▸ YOUR OBJECTIVE:
Copy exactly, and copy only, the lines from the one bearing "उपरांत, उनके मन" through the final line of the records.

(Beginning of RECORDS SUPPLIED)

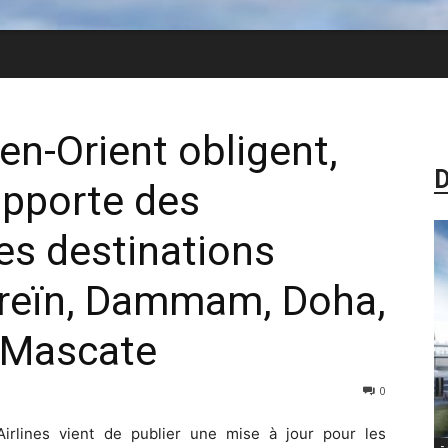
n-Orient obligent,
D
apporte des
les destinations
hreïn, Dammam, Doha,
t Mascate
0
Airlines vient de publier une mise à jour pour les
-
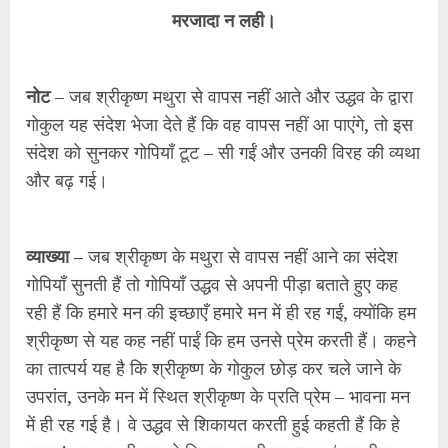
मरजादा न लही।
नोट
– जब श्रीकृष्ण मथुरा से वापस नहीं आते और उद्धव के द्वारा
गोकुल यह संदेश भेजा देते हैं कि वह वापस नहीं आ पाएंगे, तो इस
संदेश को सुनकर गोपियाँ टूट – सी गईं और उनकी विरह की व्यथा
और बढ़ गई।
व्याख्या –
जब श्रीकृष्ण के मथुरा से वापस नहीं आने का संदेश
गोपियाँ सुनती हैं तो गोपियाँ उद्धव से अपनी पीड़ा बताते हुए कह
रही हैं कि हमारे मन की इच्छाएँ हमारे मन में ही रह गईं, क्योंकि हम
श्रीकृष्ण से यह कह नहीं पाईं कि हम उनसे प्रेम करती हैं। कहने
का तात्पर्य यह है कि श्रीकृष्ण के गोकुल छोड़ कर चले जाने के
उपरांत, उनके मन में स्थित श्रीकृष्ण के प्रति प्रेम – भावना मन
में ही रह गई है। वे उद्धव से शिकायत करती हुई कहती हैं कि हे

(End of RECORDS SUPPLIED)

▸ YOUR RESPONSE:
उपरांत, उनके मन में स्थित श्रीकृष्ण के प्रति प्रेम – भावना मन
में ही रह गई है। वे उद्धव से शिकायत करती हुई कहती हैं कि हे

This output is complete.